__WHAT IS REQUIRED__: Every line of the records below from the line with "a státusz quo elfogultságunkat, és" up to and including the line with "Crónicas de viaje" must be reproduced exactly, and no line outside that range.
[EXCERPTED RECORDS Boundary: Start]
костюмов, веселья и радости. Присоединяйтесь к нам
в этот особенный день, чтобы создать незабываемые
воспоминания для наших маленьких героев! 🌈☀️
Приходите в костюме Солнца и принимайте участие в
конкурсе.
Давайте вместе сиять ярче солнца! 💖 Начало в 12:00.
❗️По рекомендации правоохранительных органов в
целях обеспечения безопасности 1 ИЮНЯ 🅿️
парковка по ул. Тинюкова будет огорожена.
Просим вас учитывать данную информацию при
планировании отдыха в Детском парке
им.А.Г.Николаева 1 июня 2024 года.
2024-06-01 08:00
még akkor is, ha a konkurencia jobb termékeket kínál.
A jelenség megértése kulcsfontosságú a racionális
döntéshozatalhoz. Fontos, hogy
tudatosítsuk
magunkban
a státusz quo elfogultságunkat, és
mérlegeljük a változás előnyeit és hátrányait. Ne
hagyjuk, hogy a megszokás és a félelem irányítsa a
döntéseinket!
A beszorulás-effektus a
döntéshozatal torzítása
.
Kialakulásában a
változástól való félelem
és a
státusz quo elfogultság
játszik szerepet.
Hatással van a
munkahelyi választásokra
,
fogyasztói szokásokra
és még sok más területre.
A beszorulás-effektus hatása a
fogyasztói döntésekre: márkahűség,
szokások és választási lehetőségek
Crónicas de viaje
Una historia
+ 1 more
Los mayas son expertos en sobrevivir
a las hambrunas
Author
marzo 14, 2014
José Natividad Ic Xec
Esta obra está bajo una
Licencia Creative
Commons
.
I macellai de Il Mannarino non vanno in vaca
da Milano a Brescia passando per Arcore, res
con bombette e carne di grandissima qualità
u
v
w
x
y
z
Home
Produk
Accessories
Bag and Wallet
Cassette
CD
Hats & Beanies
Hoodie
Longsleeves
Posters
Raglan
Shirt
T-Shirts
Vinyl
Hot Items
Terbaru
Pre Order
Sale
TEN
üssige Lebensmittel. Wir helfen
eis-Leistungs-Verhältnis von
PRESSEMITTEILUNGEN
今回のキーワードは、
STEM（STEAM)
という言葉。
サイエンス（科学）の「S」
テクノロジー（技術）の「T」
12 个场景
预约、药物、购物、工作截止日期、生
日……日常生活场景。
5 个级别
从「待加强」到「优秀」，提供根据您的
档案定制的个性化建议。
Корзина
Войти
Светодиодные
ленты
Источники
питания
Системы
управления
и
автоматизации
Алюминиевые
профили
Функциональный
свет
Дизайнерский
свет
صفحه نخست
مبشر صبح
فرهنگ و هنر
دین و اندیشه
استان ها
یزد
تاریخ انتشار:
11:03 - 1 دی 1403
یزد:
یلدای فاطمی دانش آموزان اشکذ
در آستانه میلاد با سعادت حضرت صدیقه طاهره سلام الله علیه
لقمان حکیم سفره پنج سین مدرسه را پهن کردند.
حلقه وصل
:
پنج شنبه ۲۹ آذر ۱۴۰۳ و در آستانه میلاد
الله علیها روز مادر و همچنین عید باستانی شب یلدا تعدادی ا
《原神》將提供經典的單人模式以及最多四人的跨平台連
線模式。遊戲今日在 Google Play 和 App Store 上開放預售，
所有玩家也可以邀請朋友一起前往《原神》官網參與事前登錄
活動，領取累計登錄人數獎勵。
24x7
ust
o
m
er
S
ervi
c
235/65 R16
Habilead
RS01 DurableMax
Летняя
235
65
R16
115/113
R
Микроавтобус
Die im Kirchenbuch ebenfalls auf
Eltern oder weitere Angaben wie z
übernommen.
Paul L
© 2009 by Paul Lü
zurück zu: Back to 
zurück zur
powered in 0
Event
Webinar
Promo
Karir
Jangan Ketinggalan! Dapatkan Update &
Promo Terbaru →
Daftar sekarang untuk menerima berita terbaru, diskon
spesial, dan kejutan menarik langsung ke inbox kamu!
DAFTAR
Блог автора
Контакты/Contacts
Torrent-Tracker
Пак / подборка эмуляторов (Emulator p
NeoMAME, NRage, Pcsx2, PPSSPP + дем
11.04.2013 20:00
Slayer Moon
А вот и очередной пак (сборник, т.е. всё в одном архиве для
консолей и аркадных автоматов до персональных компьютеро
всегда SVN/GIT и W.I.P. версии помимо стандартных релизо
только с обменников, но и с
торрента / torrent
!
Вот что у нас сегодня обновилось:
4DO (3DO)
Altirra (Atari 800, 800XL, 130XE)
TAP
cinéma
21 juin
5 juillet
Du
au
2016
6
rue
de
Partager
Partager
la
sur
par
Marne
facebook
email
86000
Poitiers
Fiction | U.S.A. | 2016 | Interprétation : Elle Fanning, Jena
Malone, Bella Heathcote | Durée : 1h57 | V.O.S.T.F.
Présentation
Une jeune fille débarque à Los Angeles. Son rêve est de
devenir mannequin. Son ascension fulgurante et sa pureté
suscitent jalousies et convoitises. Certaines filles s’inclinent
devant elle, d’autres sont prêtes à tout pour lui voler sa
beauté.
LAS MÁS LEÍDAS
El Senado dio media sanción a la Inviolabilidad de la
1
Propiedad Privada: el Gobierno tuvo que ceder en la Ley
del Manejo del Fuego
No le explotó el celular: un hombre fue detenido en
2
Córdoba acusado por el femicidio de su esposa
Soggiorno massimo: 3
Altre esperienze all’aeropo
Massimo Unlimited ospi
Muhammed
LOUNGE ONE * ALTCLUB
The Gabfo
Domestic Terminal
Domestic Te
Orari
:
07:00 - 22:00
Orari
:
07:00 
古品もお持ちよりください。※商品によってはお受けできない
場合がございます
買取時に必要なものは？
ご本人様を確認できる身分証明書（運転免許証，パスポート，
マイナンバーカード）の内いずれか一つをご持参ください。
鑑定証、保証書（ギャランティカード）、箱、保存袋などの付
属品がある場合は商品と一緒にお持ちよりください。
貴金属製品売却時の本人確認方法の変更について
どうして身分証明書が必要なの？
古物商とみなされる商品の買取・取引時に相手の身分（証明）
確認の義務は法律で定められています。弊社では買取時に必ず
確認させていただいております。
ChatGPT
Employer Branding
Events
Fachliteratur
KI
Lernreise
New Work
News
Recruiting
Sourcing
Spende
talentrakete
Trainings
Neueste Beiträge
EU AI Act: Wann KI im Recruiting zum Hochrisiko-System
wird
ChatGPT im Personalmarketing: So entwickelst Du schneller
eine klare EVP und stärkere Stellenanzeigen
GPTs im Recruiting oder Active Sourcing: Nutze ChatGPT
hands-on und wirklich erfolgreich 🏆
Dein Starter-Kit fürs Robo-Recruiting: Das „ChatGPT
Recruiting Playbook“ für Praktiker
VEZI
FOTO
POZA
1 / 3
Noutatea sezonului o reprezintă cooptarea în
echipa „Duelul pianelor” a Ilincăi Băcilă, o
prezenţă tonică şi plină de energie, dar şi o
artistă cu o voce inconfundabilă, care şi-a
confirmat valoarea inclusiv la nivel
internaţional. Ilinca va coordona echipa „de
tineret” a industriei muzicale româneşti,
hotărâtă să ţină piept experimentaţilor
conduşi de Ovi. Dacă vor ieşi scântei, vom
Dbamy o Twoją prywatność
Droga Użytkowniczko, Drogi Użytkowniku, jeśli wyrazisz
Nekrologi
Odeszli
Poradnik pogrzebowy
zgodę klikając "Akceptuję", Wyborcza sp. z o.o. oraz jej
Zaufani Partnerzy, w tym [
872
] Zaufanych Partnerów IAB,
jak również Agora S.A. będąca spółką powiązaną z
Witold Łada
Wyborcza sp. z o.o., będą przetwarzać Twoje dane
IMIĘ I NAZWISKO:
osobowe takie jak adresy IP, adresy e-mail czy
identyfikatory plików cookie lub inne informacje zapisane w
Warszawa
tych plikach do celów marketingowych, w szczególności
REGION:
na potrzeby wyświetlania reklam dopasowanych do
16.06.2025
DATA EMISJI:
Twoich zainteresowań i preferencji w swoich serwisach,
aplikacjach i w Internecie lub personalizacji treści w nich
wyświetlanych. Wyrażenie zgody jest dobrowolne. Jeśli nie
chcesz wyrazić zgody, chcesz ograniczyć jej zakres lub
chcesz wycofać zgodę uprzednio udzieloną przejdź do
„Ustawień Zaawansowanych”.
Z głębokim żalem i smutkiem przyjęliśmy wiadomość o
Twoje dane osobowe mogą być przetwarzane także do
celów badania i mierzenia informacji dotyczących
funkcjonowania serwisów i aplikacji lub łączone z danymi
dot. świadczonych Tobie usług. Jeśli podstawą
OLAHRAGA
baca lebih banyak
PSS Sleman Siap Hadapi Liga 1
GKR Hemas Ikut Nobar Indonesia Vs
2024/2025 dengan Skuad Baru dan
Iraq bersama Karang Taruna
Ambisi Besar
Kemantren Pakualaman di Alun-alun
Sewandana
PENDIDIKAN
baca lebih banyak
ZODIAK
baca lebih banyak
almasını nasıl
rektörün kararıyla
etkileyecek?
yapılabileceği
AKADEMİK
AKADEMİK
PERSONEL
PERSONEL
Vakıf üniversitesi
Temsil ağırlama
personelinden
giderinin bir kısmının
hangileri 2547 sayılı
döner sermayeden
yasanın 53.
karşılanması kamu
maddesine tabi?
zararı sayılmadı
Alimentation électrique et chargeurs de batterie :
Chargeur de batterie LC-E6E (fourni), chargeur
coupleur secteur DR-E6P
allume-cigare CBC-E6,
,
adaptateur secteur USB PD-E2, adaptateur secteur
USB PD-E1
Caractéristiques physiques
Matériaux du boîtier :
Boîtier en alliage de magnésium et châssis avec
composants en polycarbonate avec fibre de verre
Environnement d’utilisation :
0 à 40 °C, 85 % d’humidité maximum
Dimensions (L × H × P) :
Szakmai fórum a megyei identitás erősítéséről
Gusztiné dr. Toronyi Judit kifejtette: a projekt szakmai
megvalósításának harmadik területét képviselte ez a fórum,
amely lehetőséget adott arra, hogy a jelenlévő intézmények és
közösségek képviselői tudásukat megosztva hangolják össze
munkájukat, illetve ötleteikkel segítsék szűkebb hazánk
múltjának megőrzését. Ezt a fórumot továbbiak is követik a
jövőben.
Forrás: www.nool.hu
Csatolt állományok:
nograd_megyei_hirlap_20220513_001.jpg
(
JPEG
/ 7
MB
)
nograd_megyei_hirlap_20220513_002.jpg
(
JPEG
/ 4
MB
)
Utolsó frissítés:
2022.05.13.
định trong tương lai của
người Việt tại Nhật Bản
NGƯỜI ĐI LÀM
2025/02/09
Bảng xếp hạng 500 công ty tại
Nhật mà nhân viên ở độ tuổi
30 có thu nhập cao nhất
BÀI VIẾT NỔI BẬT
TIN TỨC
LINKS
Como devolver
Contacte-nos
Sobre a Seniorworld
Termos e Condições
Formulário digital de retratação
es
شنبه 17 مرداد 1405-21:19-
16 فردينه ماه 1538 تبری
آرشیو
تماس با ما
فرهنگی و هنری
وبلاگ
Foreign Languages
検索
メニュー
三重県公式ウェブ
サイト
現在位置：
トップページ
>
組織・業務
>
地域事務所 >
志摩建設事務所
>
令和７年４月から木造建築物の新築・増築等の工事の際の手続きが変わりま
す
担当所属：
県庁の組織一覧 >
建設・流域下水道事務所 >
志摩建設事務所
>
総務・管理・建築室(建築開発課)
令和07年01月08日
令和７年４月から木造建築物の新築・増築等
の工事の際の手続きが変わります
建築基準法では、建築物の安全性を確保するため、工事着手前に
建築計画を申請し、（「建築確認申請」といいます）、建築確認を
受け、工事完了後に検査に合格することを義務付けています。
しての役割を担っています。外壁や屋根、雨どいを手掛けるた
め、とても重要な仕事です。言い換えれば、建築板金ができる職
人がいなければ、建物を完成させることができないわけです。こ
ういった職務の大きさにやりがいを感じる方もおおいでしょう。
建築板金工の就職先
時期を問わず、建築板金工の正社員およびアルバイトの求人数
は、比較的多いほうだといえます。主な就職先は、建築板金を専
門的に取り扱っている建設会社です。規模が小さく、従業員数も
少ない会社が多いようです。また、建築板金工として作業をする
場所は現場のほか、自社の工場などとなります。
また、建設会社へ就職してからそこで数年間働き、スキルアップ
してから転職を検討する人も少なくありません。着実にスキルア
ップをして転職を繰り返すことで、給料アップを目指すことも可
[EXCERPTED RECORDS Boundary: End]
__RESULT__:
a státusz quo elfogultságunkat, és
mérlegeljük a változás előnyeit és hátrányait. Ne
hagyjuk, hogy a megszokás és a félelem irányítsa a
döntéseinket!
A beszorulás-effektus a
döntéshozatal torzítása
.
Kialakulásában a
változástól való félelem
és a
státusz quo elfogultság
játszik szerepet.
Hatással van a
munkahelyi választásokra
,
fogyasztói szokásokra
és még sok más területre.
A beszorulás-effektus hatása a
fogyasztói döntésekre: márkahűség,
szokások és választási lehetőségek
Crónicas de viaje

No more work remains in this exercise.